Phosphorylation of Ser-566 by PKA regulates PP2A activity. HEK293 cells were transfected with wild-type B56δ or mutant B56δ in which individual phosphorylation sites were mutated (as indicated). The B56δ subunit was then immunoprecipitated with anti-Flag antibody, and samples were incubated without or with PKA in vitro. PP2A activity was measured by using DARPP-32 phosphorylated at Thr-34 (a) or Thr-75 (b). Data are expressed as the relative activation of PP2A activity in the absence or presence of phosphorylation by PKA. Data represent means ± SEM (n = 3).

Fig. 6.

B56δ is phosphorylated at Ser-566 by PKA in striatal slices in response to activation of D1 dopamine receptors.
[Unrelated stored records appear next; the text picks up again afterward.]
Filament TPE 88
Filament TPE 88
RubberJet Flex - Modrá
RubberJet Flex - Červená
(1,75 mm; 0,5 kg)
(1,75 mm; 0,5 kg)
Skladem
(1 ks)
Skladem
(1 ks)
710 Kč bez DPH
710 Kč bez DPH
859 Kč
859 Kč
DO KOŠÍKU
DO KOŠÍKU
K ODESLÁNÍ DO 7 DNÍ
Mouse striatal slices were incubated with SKF38393 (10 μM) for various times (as indicated), and phosphorylation of Ser-566 in B56δ was measured by immunoblotting (see Inset for representative experiment). Ser-566 phosphorylation was normalized to total B56δ levels, and then values were normalized to that obtained at zero time in each experiment. Results shown represent the average from three experiments.

Fig. 7.

Expression of a nonphosphorylatable form of B56δ in mouse striatum attenuates the cAMP-dependent dephosphorylation of Thr-75 of DARPP-32. (a) By using AAV-mediated infection, wild-type or mutant Flag-B56δ (B56δS53/68/81/566A) was expressed in mouse striatum after stereotaxic injection. The control used empty AAV. After 14 days, striatal slices were prepared and incubated without or with SKF81297 (10 μM for 5 min), and the phosphorylation and total levels of DARPP-32 were analyzed by immunoblotting as described above. (b) The phosphorylation levels of Thr-34 (Left) and Thr-75 (Right) were normalized to values obtained for untreated slices. Data represent means ± SEM (n = 3); ∗, P < 0.01 compared with untreated samples from control striatal slices, Student's t test. ∗∗, P < 0.01 comparing B56δ and B56δS53/68/81/566A in the presence of SKF81297.